Fundraising then and now: Selling B2B sales to VCs
Handshake closed a $1.5 million round lead by Softtech VC (Jeff Clavier), with MHS Capital, High Peaks Venture Partners, BOLDStart Ventures, PointNine Capital, and Chris Dixon (as an angel, not through a16z).
Handshake was founded in early 2010 and ran as a bootstrapped startup for longer than most. In early 2012, we decided to look at raising a seed round based on the fact that we had a revenue-generating product, healthy traction for an early-stage B2B SaaS company, and a big vision for what Handshake would become.
It didn't go well.
Less than a year later, we went out again and successfully closed a $1.5 million round from a dream team of investors, but with considerably less difficulty and gnashing of teeth. We had more time to put a few more "runs on the board," but the fundamentals of the company were much the same.
To pin it all on a single event is hard, but it felt like the tipping point came when Facebook IPO'ed, the share price promptly fell through the floor, and as one VC described it, the companies in the "shadow of Facebook" (e.g. any social / consumer play depending on mass adoption and eyeballs for juicy ad revenue) and their investors got a sudden reality check. The Series-A Crunch stories started rolling in and everyone was talking about how hard raising was about to become.
… everyone except B2B & enterprise startups.
Early 2012 taught us the hard lesson that other startups with no revenue (or revenue model) but with an enormous addressable user base could easily sell the story of "we'll be crushing when we network-effect our way to millions of users." By contrast, steadily growing a business through sales, marketing, and product execution sounded a lot more like (gasp) hard work.
Paradoxically, having revenue actually made it harder to sell our vision to some VCs because it brought the conversation out of the clouds (where anything is possible) and back into the real world (where balance sheets and P&L exist). It forced the conversation away from “How big could this be?” into “The road from your current revenue to $100 million seems pretty long."

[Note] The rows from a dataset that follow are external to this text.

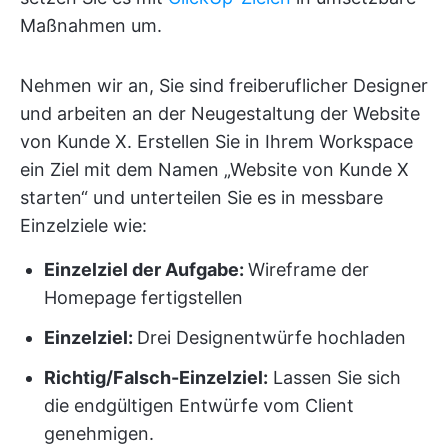
Maßnahmen um.
Nehmen wir an, Sie sind freiberuflicher Designer
und arbeiten an der Neugestaltung der Website
von Kunde X. Erstellen Sie in Ihrem Workspace
ein Ziel mit dem Namen „Website von Kunde X
starten“ und unterteilen Sie es in messbare
Einzelziele wie:
Einzelziel der Aufgabe:
Wireframe der
Homepage fertigstellen
Einzelziel:
Drei Designentwürfe hochladen
Richtig/Falsch-Einzelziel:
Lassen Sie sich
die endgültigen Entwürfe vom Client
genehmigen.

Another problem with playing in a B2B segment is that your addressable market is usually a smaller but higher-per-capita-value group of customers than a consumer play and this forces all sorts of difficult market-sizing questions. The numbers are hard to get (publicly available data on private market segments is often scant), and the VC is typically sizing it for the first time, which naturally causes hesitation.
Most often, VCs would pass by saying something like “Your traction with no funding is great, but this space isn’t something we’ve done before." In other words, a variation on “It’s not you, it’s me." Like most jilted lovers, we walked away from the process feeling battered, muttering lots of four-letter words, and a “We’ll show them” attitude that made us want to execute like crazy.
After $FB happened and Chris Dixon's "10 million is the new 1 million" post landed, however, things changed. Having thousands of people willing to pay for your product became a good thing.
Our first time out, we had a great product and real traction but were too ignorant of the diversity of the VC community and naively assumed that revenue would be our trump card. Who wouldn't back a money-making business? Oops.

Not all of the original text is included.